------ DATA SHOWN ------
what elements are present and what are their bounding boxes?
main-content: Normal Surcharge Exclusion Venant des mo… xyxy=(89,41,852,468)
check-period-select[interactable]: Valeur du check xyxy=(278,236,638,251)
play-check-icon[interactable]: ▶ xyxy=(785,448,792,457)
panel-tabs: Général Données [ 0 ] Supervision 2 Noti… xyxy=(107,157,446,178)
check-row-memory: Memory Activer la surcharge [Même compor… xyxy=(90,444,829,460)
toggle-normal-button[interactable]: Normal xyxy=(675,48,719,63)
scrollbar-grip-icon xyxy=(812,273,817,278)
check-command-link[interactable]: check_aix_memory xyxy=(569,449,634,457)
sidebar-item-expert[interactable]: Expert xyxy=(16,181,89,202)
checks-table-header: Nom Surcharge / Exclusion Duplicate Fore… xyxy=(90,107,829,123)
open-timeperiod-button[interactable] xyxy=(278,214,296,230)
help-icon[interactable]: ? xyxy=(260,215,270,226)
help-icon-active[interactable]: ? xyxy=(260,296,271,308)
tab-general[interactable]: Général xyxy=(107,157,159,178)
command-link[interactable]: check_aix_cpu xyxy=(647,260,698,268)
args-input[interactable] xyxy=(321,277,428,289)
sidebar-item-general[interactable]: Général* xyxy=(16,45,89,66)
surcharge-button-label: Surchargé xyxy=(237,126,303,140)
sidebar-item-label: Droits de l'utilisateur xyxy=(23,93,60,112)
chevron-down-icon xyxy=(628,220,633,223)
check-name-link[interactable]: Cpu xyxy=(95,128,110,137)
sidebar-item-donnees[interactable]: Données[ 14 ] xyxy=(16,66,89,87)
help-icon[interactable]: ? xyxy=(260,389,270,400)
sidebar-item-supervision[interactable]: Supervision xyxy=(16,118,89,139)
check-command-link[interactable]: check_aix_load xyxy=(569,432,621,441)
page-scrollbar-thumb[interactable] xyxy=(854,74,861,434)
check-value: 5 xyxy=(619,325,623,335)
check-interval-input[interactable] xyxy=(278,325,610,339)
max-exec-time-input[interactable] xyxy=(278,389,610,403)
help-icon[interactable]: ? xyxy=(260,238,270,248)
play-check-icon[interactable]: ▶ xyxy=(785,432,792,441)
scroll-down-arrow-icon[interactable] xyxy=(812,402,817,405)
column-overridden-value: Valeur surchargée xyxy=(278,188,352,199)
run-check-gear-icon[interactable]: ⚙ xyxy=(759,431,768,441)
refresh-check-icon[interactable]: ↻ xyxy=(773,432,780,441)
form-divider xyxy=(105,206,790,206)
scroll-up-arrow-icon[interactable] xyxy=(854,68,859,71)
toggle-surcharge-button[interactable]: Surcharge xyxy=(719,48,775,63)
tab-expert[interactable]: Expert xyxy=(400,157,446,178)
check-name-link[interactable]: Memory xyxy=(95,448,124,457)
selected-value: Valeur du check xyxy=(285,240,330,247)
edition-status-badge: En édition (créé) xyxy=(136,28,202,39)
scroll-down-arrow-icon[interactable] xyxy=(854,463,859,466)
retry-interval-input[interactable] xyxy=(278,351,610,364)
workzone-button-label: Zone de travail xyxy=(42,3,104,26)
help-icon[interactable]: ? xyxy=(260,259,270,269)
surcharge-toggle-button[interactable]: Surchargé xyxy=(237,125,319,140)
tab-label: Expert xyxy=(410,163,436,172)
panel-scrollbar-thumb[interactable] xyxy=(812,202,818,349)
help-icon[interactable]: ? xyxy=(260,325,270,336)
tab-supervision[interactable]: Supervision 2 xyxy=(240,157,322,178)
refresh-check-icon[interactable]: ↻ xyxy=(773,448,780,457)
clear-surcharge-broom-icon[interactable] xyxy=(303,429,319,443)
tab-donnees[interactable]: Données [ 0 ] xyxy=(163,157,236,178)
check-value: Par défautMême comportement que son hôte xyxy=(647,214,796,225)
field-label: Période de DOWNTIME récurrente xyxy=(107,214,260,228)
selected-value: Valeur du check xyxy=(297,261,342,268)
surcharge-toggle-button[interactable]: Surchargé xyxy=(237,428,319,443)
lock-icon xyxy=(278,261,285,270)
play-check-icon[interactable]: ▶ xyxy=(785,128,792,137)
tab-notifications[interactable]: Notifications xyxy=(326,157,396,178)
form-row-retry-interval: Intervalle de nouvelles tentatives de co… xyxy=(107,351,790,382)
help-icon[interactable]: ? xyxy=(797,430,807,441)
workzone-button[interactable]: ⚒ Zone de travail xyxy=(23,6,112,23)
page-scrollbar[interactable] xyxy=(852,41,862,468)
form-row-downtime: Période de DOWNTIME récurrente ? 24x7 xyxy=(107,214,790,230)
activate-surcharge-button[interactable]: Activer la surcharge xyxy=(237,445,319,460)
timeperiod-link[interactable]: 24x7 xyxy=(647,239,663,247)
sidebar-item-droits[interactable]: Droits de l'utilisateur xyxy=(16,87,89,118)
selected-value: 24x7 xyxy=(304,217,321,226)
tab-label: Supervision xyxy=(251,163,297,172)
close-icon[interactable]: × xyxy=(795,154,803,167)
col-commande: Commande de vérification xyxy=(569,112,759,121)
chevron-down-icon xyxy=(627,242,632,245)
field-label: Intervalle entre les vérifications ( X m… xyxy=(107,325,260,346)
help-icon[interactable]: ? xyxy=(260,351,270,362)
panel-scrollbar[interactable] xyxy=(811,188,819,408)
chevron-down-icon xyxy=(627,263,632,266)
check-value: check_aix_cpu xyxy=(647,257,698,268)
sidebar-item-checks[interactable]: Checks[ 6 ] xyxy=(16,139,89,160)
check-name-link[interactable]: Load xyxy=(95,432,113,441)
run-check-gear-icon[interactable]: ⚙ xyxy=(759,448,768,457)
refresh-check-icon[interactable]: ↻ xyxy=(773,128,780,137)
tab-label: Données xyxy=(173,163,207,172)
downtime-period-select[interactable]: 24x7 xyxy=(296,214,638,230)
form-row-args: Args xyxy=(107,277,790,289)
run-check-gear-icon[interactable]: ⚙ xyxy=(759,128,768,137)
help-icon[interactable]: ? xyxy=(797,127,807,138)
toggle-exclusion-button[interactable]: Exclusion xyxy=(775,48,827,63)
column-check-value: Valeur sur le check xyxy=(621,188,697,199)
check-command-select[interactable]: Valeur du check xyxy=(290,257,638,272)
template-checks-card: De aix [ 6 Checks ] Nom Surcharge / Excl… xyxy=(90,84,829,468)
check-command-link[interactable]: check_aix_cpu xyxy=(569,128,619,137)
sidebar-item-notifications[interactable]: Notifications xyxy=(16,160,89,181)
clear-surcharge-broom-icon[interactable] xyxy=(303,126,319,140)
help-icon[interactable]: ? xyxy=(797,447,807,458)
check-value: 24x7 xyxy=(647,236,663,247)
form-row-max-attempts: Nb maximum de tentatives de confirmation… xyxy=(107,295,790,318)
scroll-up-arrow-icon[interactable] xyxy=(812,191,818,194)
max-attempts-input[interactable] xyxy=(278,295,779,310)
------
-- DIRECTIONS FOR THIS TASK --
An exact copy of every record is required.

-- ANSWER SECTION --
what elements are present and what are their bounding boxes?
main-content: Normal Surcharge Exclusion Venant des mo… xyxy=(89,41,852,468)
check-period-select[interactable]: Valeur du check xyxy=(278,236,638,251)
play-check-icon[interactable]: ▶ xyxy=(785,448,792,457)
panel-tabs: Général Données [ 0 ] Supervision 2 Noti… xyxy=(107,157,446,178)
check-row-memory: Memory Activer la surcharge [Même compor… xyxy=(90,444,829,460)
toggle-normal-button[interactable]: Normal xyxy=(675,48,719,63)
scrollbar-grip-icon xyxy=(812,273,817,278)
check-command-link[interactable]: check_aix_memory xyxy=(569,449,634,457)
sidebar-item-expert[interactable]: Expert xyxy=(16,181,89,202)
checks-table-header: Nom Surcharge / Exclusion Duplicate Fore… xyxy=(90,107,829,123)
open-timeperiod-button[interactable] xyxy=(278,214,296,230)
help-icon[interactable]: ? xyxy=(260,215,270,226)
help-icon-active[interactable]: ? xyxy=(260,296,271,308)
tab-general[interactable]: Général xyxy=(107,157,159,178)
command-link[interactable]: check_aix_cpu xyxy=(647,260,698,268)
args-input[interactable] xyxy=(321,277,428,289)
sidebar-item-general[interactable]: Général* xyxy=(16,45,89,66)
surcharge-button-label: Surchargé xyxy=(237,126,303,140)
sidebar-item-label: Droits de l'utilisateur xyxy=(23,93,60,112)
chevron-down-icon xyxy=(628,220,633,223)
check-name-link[interactable]: Cpu xyxy=(95,128,110,137)
sidebar-item-donnees[interactable]: Données[ 14 ] xyxy=(16,66,89,87)
help-icon[interactable]: ? xyxy=(260,389,270,400)
sidebar-item-supervision[interactable]: Supervision xyxy=(16,118,89,139)
check-command-link[interactable]: check_aix_load xyxy=(569,432,621,441)
page-scrollbar-thumb[interactable] xyxy=(854,74,861,434)
check-value: 5 xyxy=(619,325,623,335)
check-interval-input[interactable] xyxy=(278,325,610,339)
max-exec-time-input[interactable] xyxy=(278,389,610,403)
help-icon[interactable]: ? xyxy=(260,238,270,248)
play-check-icon[interactable]: ▶ xyxy=(785,432,792,441)
scroll-down-arrow-icon[interactable] xyxy=(812,402,817,405)
column-overridden-value: Valeur surchargée xyxy=(278,188,352,199)
run-check-gear-icon[interactable]: ⚙ xyxy=(759,431,768,441)
refresh-check-icon[interactable]: ↻ xyxy=(773,432,780,441)
form-divider xyxy=(105,206,790,206)
scroll-up-arrow-icon[interactable] xyxy=(854,68,859,71)
toggle-surcharge-button[interactable]: Surcharge xyxy=(719,48,775,63)
tab-expert[interactable]: Expert xyxy=(400,157,446,178)
check-name-link[interactable]: Memory xyxy=(95,448,124,457)
selected-value: Valeur du check xyxy=(285,240,330,247)
edition-status-badge: En édition (créé) xyxy=(136,28,202,39)
scroll-down-arrow-icon[interactable] xyxy=(854,463,859,466)
retry-interval-input[interactable] xyxy=(278,351,610,364)
workzone-button-label: Zone de travail xyxy=(42,3,104,26)
help-icon[interactable]: ? xyxy=(260,259,270,269)
surcharge-toggle-button[interactable]: Surchargé xyxy=(237,125,319,140)
tab-label: Expert xyxy=(410,163,436,172)
panel-scrollbar-thumb[interactable] xyxy=(812,202,818,349)
help-icon[interactable]: ? xyxy=(260,325,270,336)
tab-supervision[interactable]: Supervision 2 xyxy=(240,157,322,178)
refresh-check-icon[interactable]: ↻ xyxy=(773,448,780,457)
clear-surcharge-broom-icon[interactable] xyxy=(303,429,319,443)
tab-donnees[interactable]: Données [ 0 ] xyxy=(163,157,236,178)
check-value: Par défautMême comportement que son hôte xyxy=(647,214,796,225)
field-label: Période de DOWNTIME récurrente xyxy=(107,214,260,228)
selected-value: Valeur du check xyxy=(297,261,342,268)
surcharge-toggle-button[interactable]: Surchargé xyxy=(237,428,319,443)
lock-icon xyxy=(278,261,285,270)
play-check-icon[interactable]: ▶ xyxy=(785,128,792,137)
tab-notifications[interactable]: Notifications xyxy=(326,157,396,178)
form-row-retry-interval: Intervalle de nouvelles tentatives de co… xyxy=(107,351,790,382)
help-icon[interactable]: ? xyxy=(797,430,807,441)
workzone-button[interactable]: ⚒ Zone de travail xyxy=(23,6,112,23)
page-scrollbar[interactable] xyxy=(852,41,862,468)
form-row-downtime: Période de DOWNTIME récurrente ? 24x7 xyxy=(107,214,790,230)
activate-surcharge-button[interactable]: Activer la surcharge xyxy=(237,445,319,460)
timeperiod-link[interactable]: 24x7 xyxy=(647,239,663,247)
sidebar-item-droits[interactable]: Droits de l'utilisateur xyxy=(16,87,89,118)
selected-value: 24x7 xyxy=(304,217,321,226)
tab-label: Supervision xyxy=(251,163,297,172)
close-icon[interactable]: × xyxy=(795,154,803,167)
col-commande: Commande de vérification xyxy=(569,112,759,121)
chevron-down-icon xyxy=(627,242,632,245)
field-label: Intervalle entre les vérifications ( X m… xyxy=(107,325,260,346)
help-icon[interactable]: ? xyxy=(260,351,270,362)
panel-scrollbar[interactable] xyxy=(811,188,819,408)
chevron-down-icon xyxy=(627,263,632,266)
check-value: check_aix_cpu xyxy=(647,257,698,268)
sidebar-item-checks[interactable]: Checks[ 6 ] xyxy=(16,139,89,160)
check-name-link[interactable]: Load xyxy=(95,432,113,441)
run-check-gear-icon[interactable]: ⚙ xyxy=(759,448,768,457)
refresh-check-icon[interactable]: ↻ xyxy=(773,128,780,137)
tab-label: Données xyxy=(173,163,207,172)
downtime-period-select[interactable]: 24x7 xyxy=(296,214,638,230)
form-row-args: Args xyxy=(107,277,790,289)
run-check-gear-icon[interactable]: ⚙ xyxy=(759,128,768,137)
help-icon[interactable]: ? xyxy=(797,127,807,138)
toggle-exclusion-button[interactable]: Exclusion xyxy=(775,48,827,63)
column-check-value: Valeur sur le check xyxy=(621,188,697,199)
check-command-select[interactable]: Valeur du check xyxy=(290,257,638,272)
template-checks-card: De aix [ 6 Checks ] Nom Surcharge / Excl… xyxy=(90,84,829,468)
check-command-link[interactable]: check_aix_cpu xyxy=(569,128,619,137)
sidebar-item-notifications[interactable]: Notifications xyxy=(16,160,89,181)
clear-surcharge-broom-icon[interactable] xyxy=(303,126,319,140)
help-icon[interactable]: ? xyxy=(797,447,807,458)
check-value: 24x7 xyxy=(647,236,663,247)
form-row-max-attempts: Nb maximum de tentatives de confirmation… xyxy=(107,295,790,318)
scroll-up-arrow-icon[interactable] xyxy=(812,191,818,194)
max-attempts-input[interactable] xyxy=(278,295,779,310)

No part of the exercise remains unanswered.